In 2009, the Securities and Exchange Commission mandated that public companies submit portions of annual (10-K) and quarterly (10-Q) reports-in a digitized format known as eXtensible Business Reporting Language (XBRL).
The Columbia report included three specific recommendations:
"We believe there are several conditions for XBRL to be widely used:
1. The entire XBRL community must find a way to reduce significantly the error rate and unnecessary extensions (company-specific data tags). Some approaches that might achieve this are: providing greater regulatory oversight, potentially requiring an audit
of the data, or requiring filers to resolve the error and quality checks communicated to them by XBRL US.
2. Filers should spend the effort they are investing in attempting to destroy the SEC’s XBRL regulation on improving the quality of their own data, as well as on making their own data more useful and accessible to users.

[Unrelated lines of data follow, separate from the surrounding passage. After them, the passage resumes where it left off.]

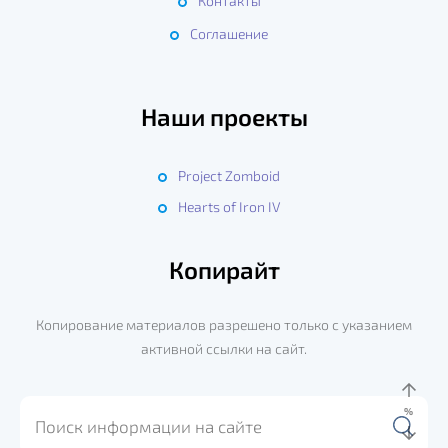
Контакты
Соглашение
Наши проекты
Project Zomboid
Hearts of Iron IV
Копирайт
Копирование материалов разрешено только с указанием
активной ссылки на сайт.
%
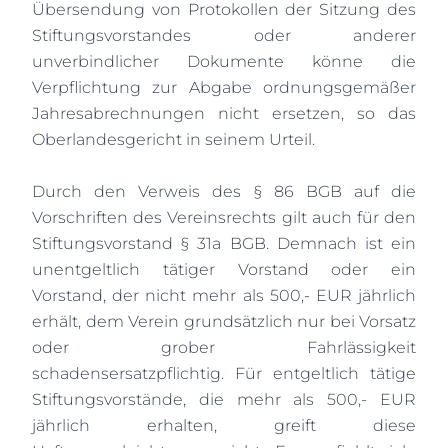
Übersendung von Protokollen der Sitzung des
Stiftungsvorstandes oder anderer
unverbindlicher Dokumente könne die
Verpflichtung zur Abgabe ordnungsgemäßer
Jahresabrechnungen nicht ersetzen, so das
Oberlandesgericht in seinem Urteil.
Durch den Verweis des § 86 BGB auf die
Vorschriften des Vereinsrechts gilt auch für den
Stiftungsvorstand § 31a BGB. Demnach ist ein
unentgeltlich tätiger Vorstand oder ein
Vorstand, der nicht mehr als 500,- EUR jährlich
erhält, dem Verein grundsätzlich nur bei Vorsatz
oder grober Fahrlässigkeit
schadensersatzpflichtig. Für entgeltlich tätige
Stiftungsvorstände, die mehr als 500,- EUR
jährlich erhalten, greift diese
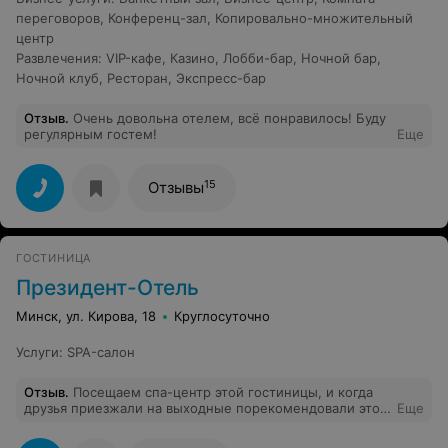
переговоров
,
Конференц-зал
,
Копировально-множительный
центр
Развлечения
:
VIP-кафе
,
Казино
,
Лобби-бар
,
Ночной бар
,
Ночной клуб
,
Ресторан
,
Экспресс-бар
Отзыв
.
Очень довольна отелем, всё понравилось! Буду
регулярным гостем!
Еще
15
Отзывы
ГОСТИНИЦА
Президент-Отель
Минск, ул. Кирова, 18
Круглосуточно
Услуги
:
SPA-салон
Отзыв
.
Посещаем спа-центр этой гостиницы, и когда
друзья приезжали на выходные порекомендовали этот
Еще
отель, как раз действовали скидки в выходные дни.
Встречались с ними и ужинали в одном из ресторанов.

3. XBRL technology development needs to be taken over and run by technologists, rather than accountants and regulators. An alternate and challenging approach to improving the underlying technology would possibly be to partner with the major business information
system vendors (like IBM, Oracle and SAP), the key web-based financial information suppliers (like Google and Yahoo) and possibly even the major data aggregators (Bloomberg, CapitalIQ, FactSet and Thomson Reuters) not only to ensure the necessary mapping to
the regulatory use of XBRL is as seamless as possible, but, more importantly, to get them to help improve the XBRL technology overall."